The task calls for the lines below from the line with "That Barely Blows Air?" to the line with "Subscribe to ArcNews", both ends included, copied exactly, without any pictures.

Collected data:
============
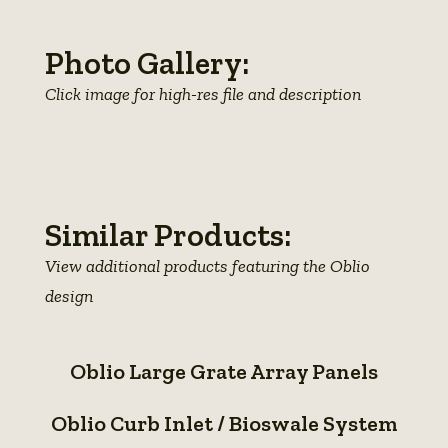
Photo Gallery:
Click image for high-res file and description
View
View
View
photo
photo
photo
details
details
details
Similar Products:
View additional products featuring the Oblio
design
Oblio
Oblio Large Grate Array Panels
Large
Oblio
Grate
Oblio Curb Inlet / Bioswale System
Curb
Array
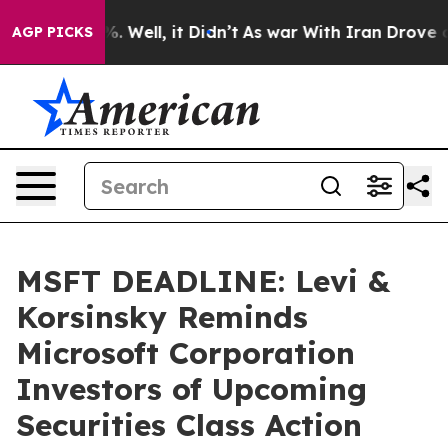
d 40%. Well, it Didn’t
As war With Iran Drove oil Pr
AGP PICKS
MSFT DEADLINE: Levi &
Korsinsky Reminds
Microsoft Corporation
Investors of Upcoming
Securities Class Action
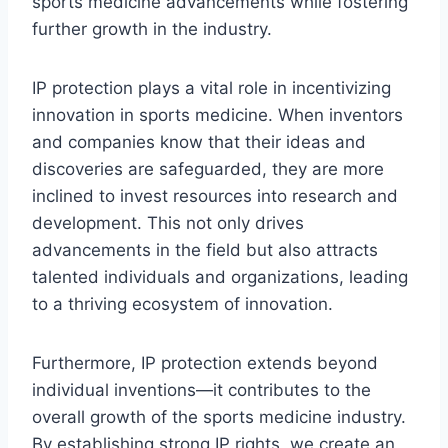
sports medicine advancements while fostering
further growth in the industry.
IP protection plays a vital role in incentivizing
innovation in sports medicine. When inventors
and companies know that their ideas and
discoveries are safeguarded, they are more
inclined to invest resources into research and
development. This not only drives
advancements in the field but also attracts
talented individuals and organizations, leading
to a thriving ecosystem of innovation.
Furthermore, IP protection extends beyond
individual inventions—it contributes to the
overall growth of the sports medicine industry.
By establishing strong IP rights, we create an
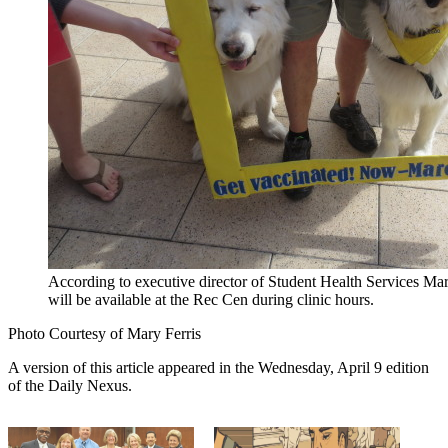
According to executive director of Student Health Services Mary
will be available at the Rec Cen during clinic hours.
Photo Courtesy of Mary Ferris
A version of this article appeared in the Wednesday, April 9 edition
of the Daily Nexus.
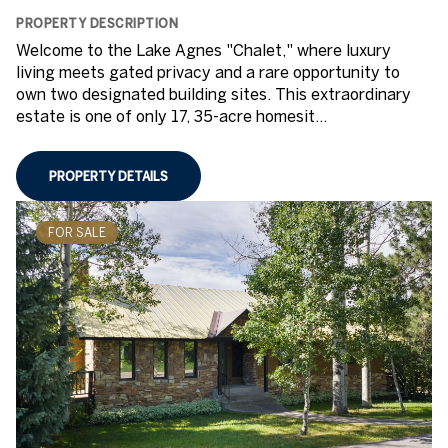
PROPERTY DESCRIPTION
Welcome to the Lake Agnes "Chalet," where luxury
living meets gated privacy and a rare opportunity to
own two designated building sites. This extraordinary
estate is one of only 17, 35-acre homesit...
PROPERTY DETAILS
FOR SALE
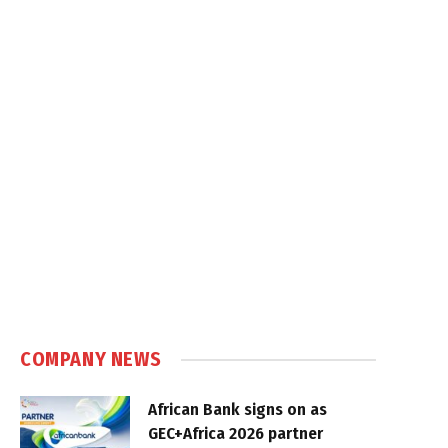
COMPANY NEWS
African Bank signs on as
GEC+Africa 2026 partner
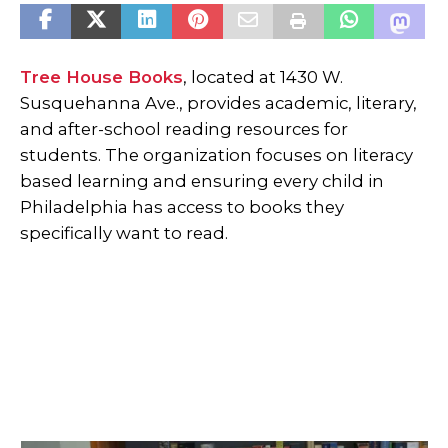
Tree House Books
, located at 1430 W.
Susquehanna Ave., provides academic, literary,
and after-school reading resources for
students. The organization focuses on literacy
based learning and ensuring every child in
Philadelphia has access to books they
specifically want to read.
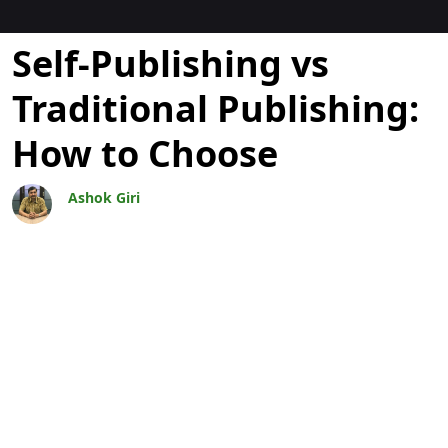
Blogs
Self-Publishing vs
Traditional Publishing:
How to Choose
Ashok Giri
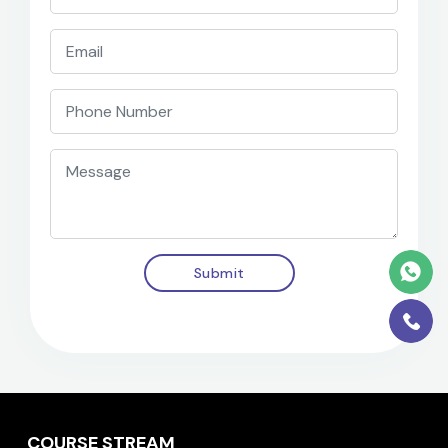
Submit
COURSE STREAM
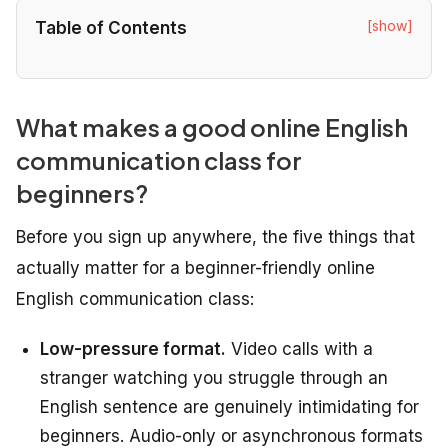
[show]
Table of Contents
What makes a good online English
communication class for
beginners?
Before you sign up anywhere, the five things that
actually matter for a beginner-friendly online
English communication class:
Low-pressure format.
Video calls with a
stranger watching you struggle through an
English sentence are genuinely intimidating for
beginners. Audio-only or asynchronous formats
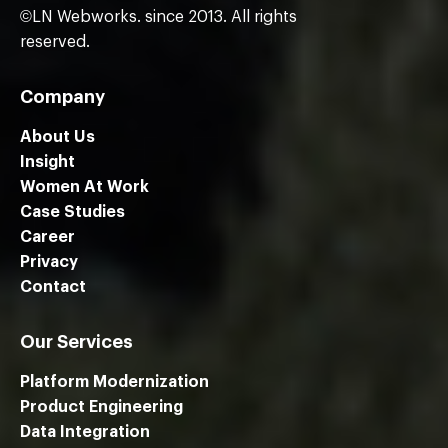
©LN Webworks. since 2013. All rights
reserved.
Company
About Us
Insight
Women At Work
Case Studies
Career
Privacy
Contact
Our Services
Platform Modernization
Product Engineering
Data Integration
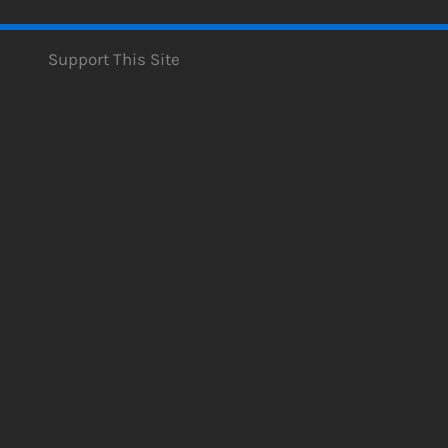
Support This Site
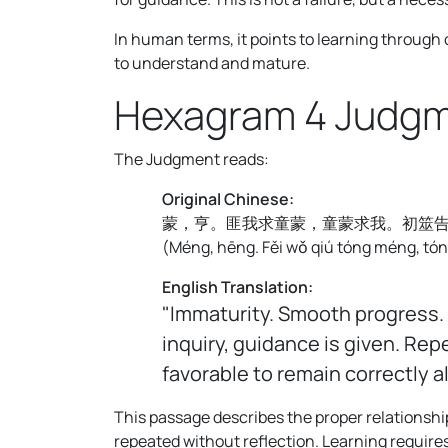
In human terms, it points to learning through
to understand and mature.
Hexagram 4 Judg
The Judgment reads:
Original Chinese:
蒙，亨。匪我求童蒙，童蒙求我。初筮
(
Méng, hēng. Fěi wǒ qiú tóng méng, tóng
English Translation:
"Immaturity. Smooth progress. 
inquiry, guidance is given. Rep
favorable to remain correctly a
This passage describes the proper relationshi
repeated without reflection. Learning requires 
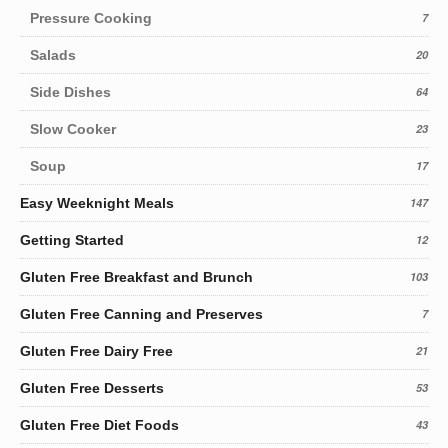
Pressure Cooking
7
Salads
20
Side Dishes
64
Slow Cooker
23
Soup
17
Easy Weeknight Meals
147
Getting Started
12
Gluten Free Breakfast and Brunch
103
Gluten Free Canning and Preserves
7
Gluten Free Dairy Free
21
Gluten Free Desserts
53
Gluten Free Diet Foods
43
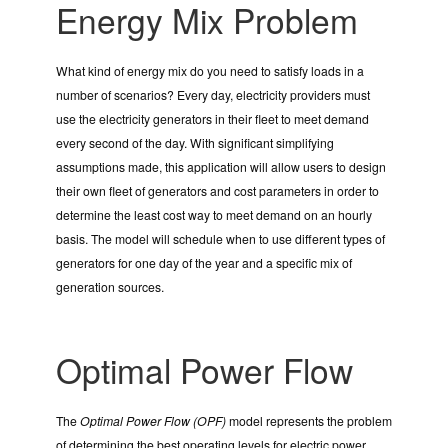
Energy Mix Problem
What kind of energy mix do you need to satisfy loads in a
number of scenarios? Every day, electricity providers must
use the electricity generators in their fleet to meet demand
every second of the day. With significant simplifying
assumptions made, this application will allow users to design
their own fleet of generators and cost parameters in order to
determine the least cost way to meet demand on an hourly
basis. The model will schedule when to use different types of
generators for one day of the year and a specific mix of
generation sources.
Optimal Power Flow
The
Optimal Power Flow (OPF)
model represents the problem
of determining the best operating levels for electric power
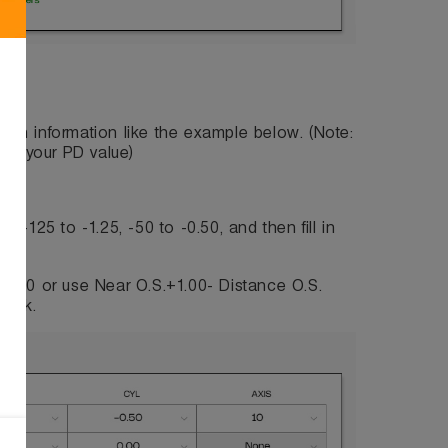
fill in information like the example below. (Note:
l in your PD value)
-125 to -1.25, -50 to -0.50, and then fill in
1.50 or use Near O.S.+1.00- Distance O.S.
lank.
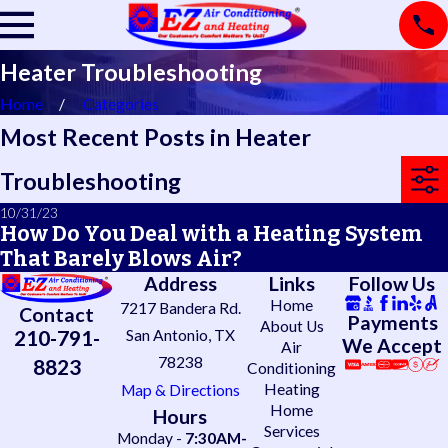
Heater Troubleshooting
Home
Categories
Most Recent Posts in Heater
Troubleshooting
10/31/23
How Do You Deal with a Heating System
That Barely Blows Air?
Address
Links
Follow Us
Home
7217 Bandera Rd.
Contact
Payments
About Us
210-791-
San Antonio, TX
We Accept
Air
78238
8823
Conditioning
Heating
Map & Directions
Home
Hours
Services
Monday -
7:30AM-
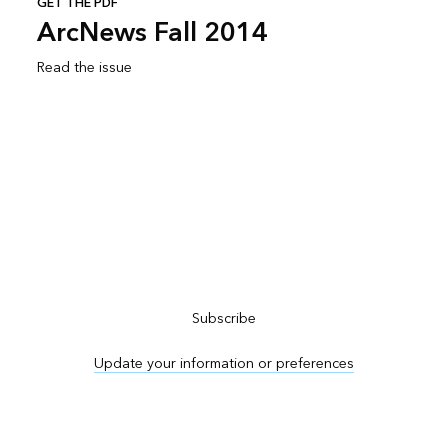
GET THE PDF
ArcNews Fall 2014
Read the issue
Subscribe to ArcNews
Subscribe
Update your information or preferences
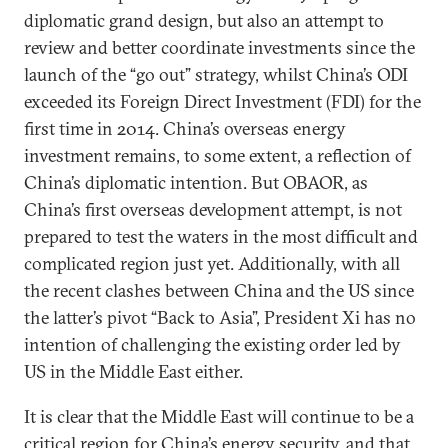
diplomatic grand design, but also an attempt to
review and better coordinate investments since the
launch of the “go out” strategy, whilst China’s ODI
exceeded its Foreign Direct Investment (FDI) for the
first time in 2014. China’s overseas energy
investment remains, to some extent, a reflection of
China’s diplomatic intention. But OBAOR, as
China’s first overseas development attempt, is not
prepared to test the waters in the most difficult and
complicated region just yet. Additionally, with all
the recent clashes between China and the US since
the latter’s pivot “Back to Asia”, President Xi has no
intention of challenging the existing order led by
US in the Middle East either.
It is clear that the Middle East will continue to be a
critical region for China’s energy security, and that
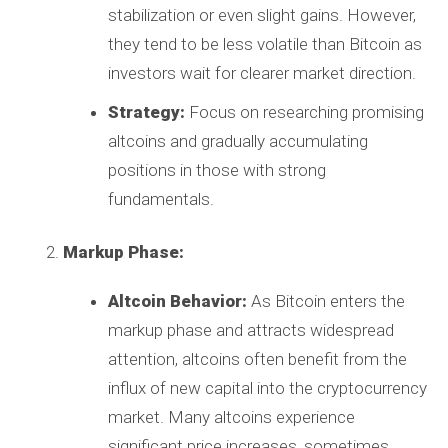
stabilization or even slight gains. However,
they tend to be less volatile than Bitcoin as
investors wait for clearer market direction.
Strategy:
Focus on researching promising
altcoins and gradually accumulating
positions in those with strong
fundamentals.
Markup Phase:
Altcoin Behavior:
As Bitcoin enters the
markup phase and attracts widespread
attention, altcoins often benefit from the
influx of new capital into the cryptocurrency
market. Many altcoins experience
significant price increases, sometimes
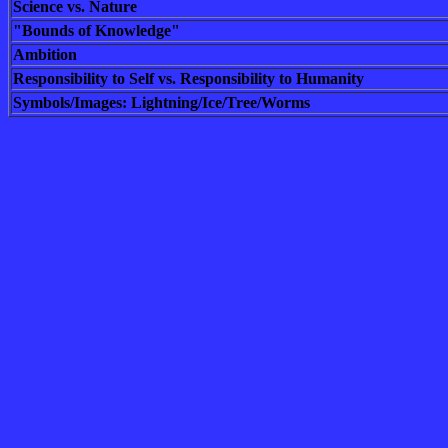
Science vs. Nature
"Bounds of Knowledge"
Ambition
Responsibility to Self vs. Responsibility to Humanity
Symbols/Images: Lightning/Ice/Tree/Worms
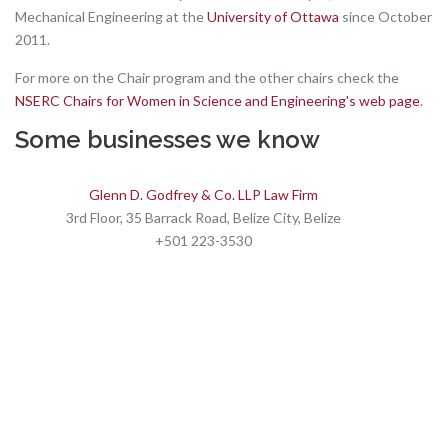
Mechanical Engineering at the
University of Ottawa
since October
2011.
For more on the Chair program and the other chairs check the
NSERC Chairs for Women in Science and Engineering's web page
.
Some businesses we know
Glenn D. Godfrey & Co. LLP Law Firm
3rd Floor, 35 Barrack Road, Belize City, Belize
+501 223-3530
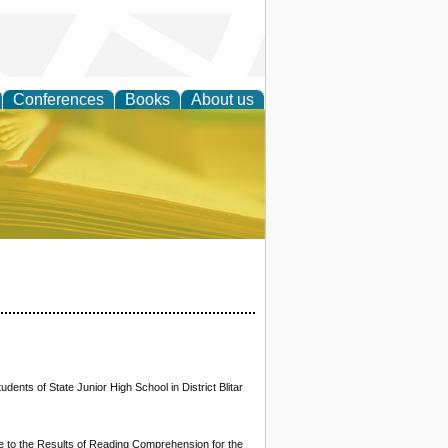
Conferences
Books
About us
ce
ents of State Junior High School in District Blitar
le to the Results of Reading Comprehension for the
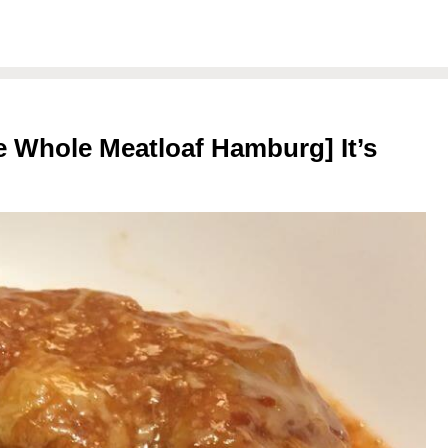
 Whole Meatloaf Hamburg] It’s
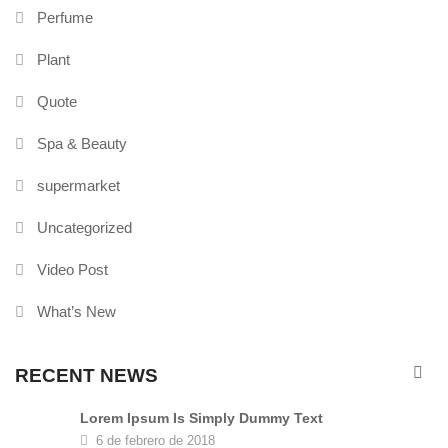
Perfume
Plant
Quote
Spa & Beauty
supermarket
Uncategorized
Video Post
What’s New
RECENT NEWS
Lorem Ipsum Is Simply Dummy Text
6 de febrero de 2018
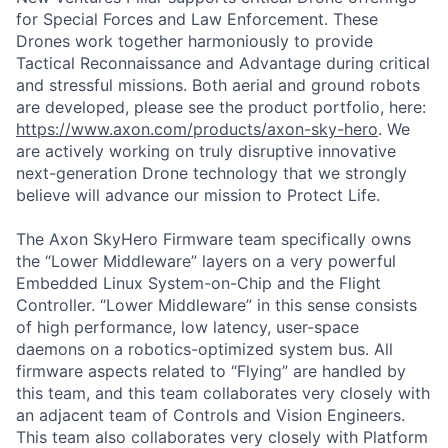
for Special Forces and Law Enforcement. These
Drones work together harmoniously to provide
Tactical Reconnaissance and Advantage during critical
and stressful missions. Both aerial and ground robots
are developed, please see the product portfolio, here:
https://www.axon.com/products/axon-sky-hero
. We
are actively working on truly disruptive innovative
next-generation Drone technology that we strongly
believe will advance our mission to Protect Life.
The Axon SkyHero Firmware team specifically owns
the “Lower Middleware” layers on a very powerful
Embedded Linux System-on-Chip and the Flight
Controller. “Lower Middleware” in this sense consists
of high performance, low latency, user-space
daemons on a robotics-optimized system bus. All
firmware aspects related to “Flying” are handled by
this team, and this team collaborates very closely with
an adjacent team of Controls and Vision Engineers.
This team also collaborates very closely with Platform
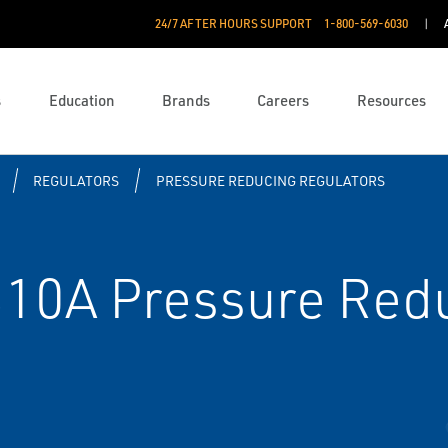
24/7 AFTER HOURS SUPPORT
1-800-569-6030
s
Education
Brands
Careers
Resources
REGULATORS
PRESSURE REDUCING REGULATORS
310A Pressure Red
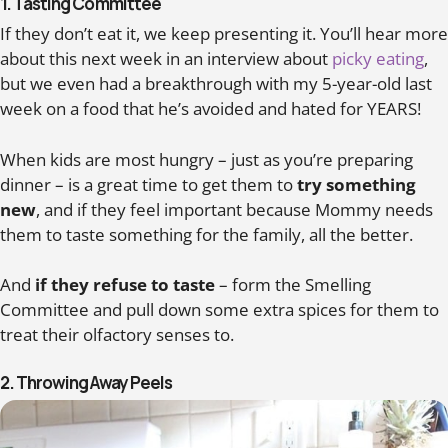
1. Tasting Committee
If they don’t eat it, we keep presenting it. You’ll hear more
about this next week in an interview about
picky eating
,
but we even had a breakthrough with my 5-year-old last
week on a food that he’s avoided and hated for YEARS!
When kids are most hungry – just as you’re preparing
dinner – is a great time to get them to
try something
new
, and if they feel important because Mommy needs
them to taste something for the family, all the better.
And
if they refuse to taste
– form the Smelling
Committee and pull down some extra spices for them to
treat their olfactory senses to.
2. Throwing Away Peels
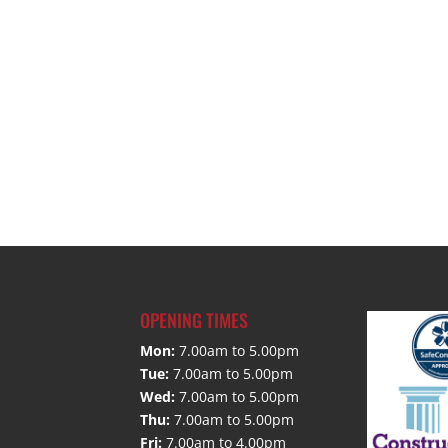
OPENING TIMES
Mon:
7.00am to 5.00pm
Tue:
7.00am to 5.00pm
Wed:
7.00am to 5.00pm
Thu:
7.00am to 5.00pm
Fri:
7.00am to 4.00pm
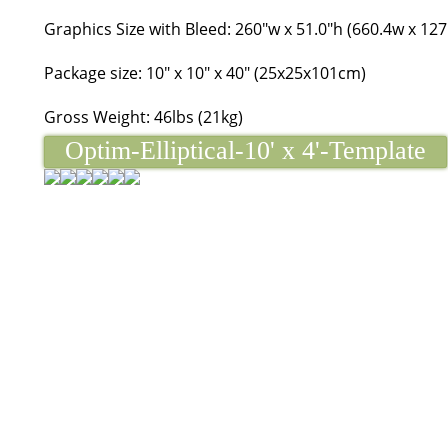
Graphics Size with Bleed: 260"w x 51.0"h (660.4w x 12
Package size: 10" x 10" x 40" (25x25x101cm)
Gross Weight: 46lbs (21kg)
Optim-Elliptical-10' x 4'-Template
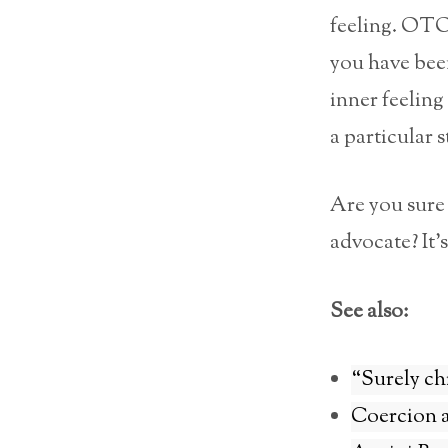
feeling. OTOH
you have been
inner feeling
a particular 
Are you sure 
advocate? It’s
See also:
“Surely ch
Coercion a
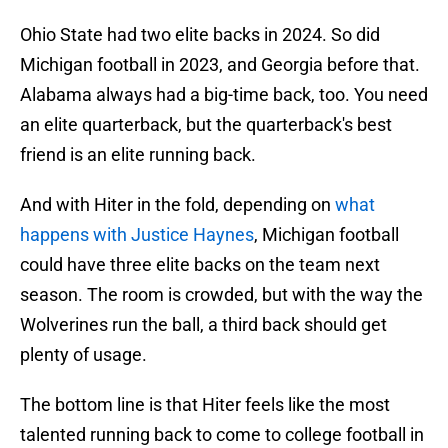
Ohio State had two elite backs in 2024. So did
Michigan football in 2023, and Georgia before that.
Alabama always had a big-time back, too. You need
an elite quarterback, but the quarterback's best
friend is an elite running back.
And with Hiter in the fold, depending on
what
happens with Justice Haynes
, Michigan football
could have three elite backs on the team next
season. The room is crowded, but with the way the
Wolverines run the ball, a third back should get
plenty of usage.
The bottom line is that Hiter feels like the most
talented running back to come to college football in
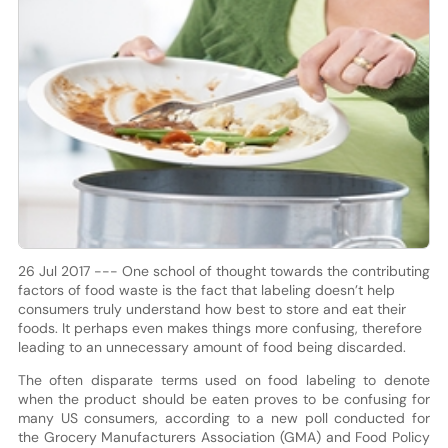
26 Jul 2017 --- One school of thought towards the contributing
factors of food waste is the fact that labeling doesn’t help
consumers truly understand how best to store and eat their
foods. It perhaps even makes things more confusing, therefore
leading to an unnecessary amount of food being discarded.
The often disparate terms used on food labeling to denote
when the product should be eaten proves to be confusing for
many US consumers, according to a new poll conducted for
the Grocery Manufacturers Association (GMA) and Food Policy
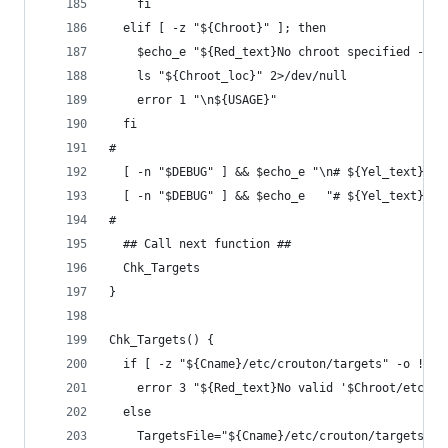
    fi
  elif [ -z "${Chroot}" ]; then
    $echo_e "${Red_text}No chroot specified - se
    ls "${Chroot_loc}" 2>/dev/null
    error 1 "\n${USAGE}"
  fi
#
  [ -n "$DEBUG" ] && $echo_e "\n# ${Yel_text}'Ch
  [ -n "$DEBUG" ] && $echo_e   "# ${Yel_text}'Cn
#
  ## Call next function ##
  Chk_Targets
}
Chk_Targets() {
  if [ -z "${Cname}/etc/crouton/targets" -o ! -f
    error 3 "${Red_text}No valid '$Chroot/etc/cr
  else
    TargetsFile="${Cname}/etc/crouton/targets"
============
SOLVED PROBLEM —
That Barely Blows Air?
Address
Links
Follow Us
Home
7217 Bandera Rd.
Contact
Payments
About Us
210-791-
San Antonio, TX
We Accept
Air
78238
8823
Conditioning
Heating
Map & Directions
Home
Hours
Services
Monday -
7:30AM-
GET THE PDF
ArcNews Fall 2014
Read the issue
Subscribe to ArcNews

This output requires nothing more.